Exercise brief -> Whenever a line below includes the string "combate", show it.

○ ○ ○

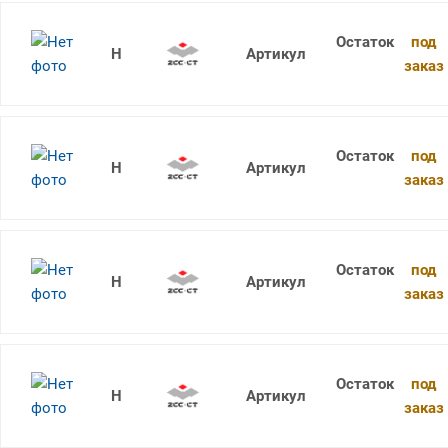
под
1736SU05C-0340 KDG303
заказ
под
1736SU05C-0350 KDG303
заказ
под
1736SU05C-0360 KDG303
заказ
под
1736SU05C-0370 KDG303
заказ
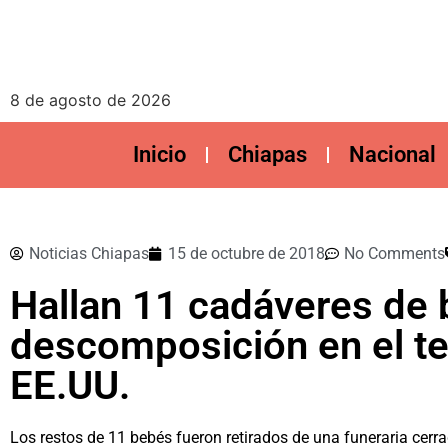
8 de agosto de 2026
Inicio
Chiapas
Nacional
Noticias Chiapas
15 de octubre de 2018
No Comments
Hallan 11 cadáveres de
descomposición en el te
EE.UU.
Los restos de 11 bebés fueron retirados de una funeraria cerr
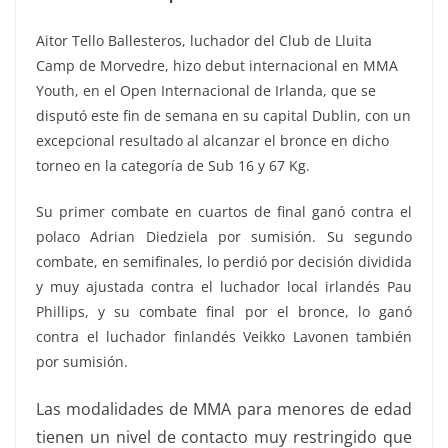
Aitor Tello Ballesteros, luchador del Club de Lluita
Camp de Morvedre, hizo debut internacional en MMA
Youth, en el Open Internacional de Irlanda, que se
disputó este fin de semana en su capital Dublin, con un
excepcional resultado al alcanzar el bronce en dicho
torneo en la categoría de Sub 16 y 67 Kg.
Su primer combate en cuartos de final ganó contra el
polaco Adrian Diedziela por sumisión. Su segundo
combate, en semifinales, lo perdió por decisión dividida
y muy ajustada contra el luchador local irlandés Pau
Phillips, y su combate final por el bronce, lo ganó
contra el luchador finlandés Veikko Lavonen también
por sumisión.
Las modalidades de MMA para menores de edad
tienen un nivel de contacto muy restringido que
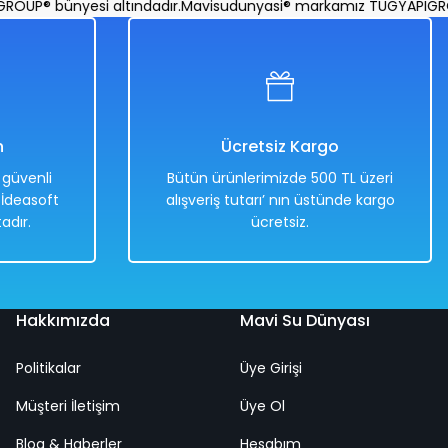
® bünyesi altındadır.
Mavisudunyasi® markamız TUGYAPIGROUP® 
n
Ücretsiz Kargo
e güvenli
Bütün ürünlerimizde 500 TL üzeri
. İdeasoft
alışveriş tutarı’ nın üstünde kargo
adır.
ücretsiz.
Hakkımızda
Mavi Su Dünyası
Politikalar
Üye Girişi
Müşteri İletişim
Üye Ol
Blog & Haberler
Hesabım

○ ○ ○

Written reply ->
Su primer combate en cuartos de final ganó contra el
combate, en semifinales, lo perdió por decisión dividida
Phillips, y su combate final por el bronce, lo ganó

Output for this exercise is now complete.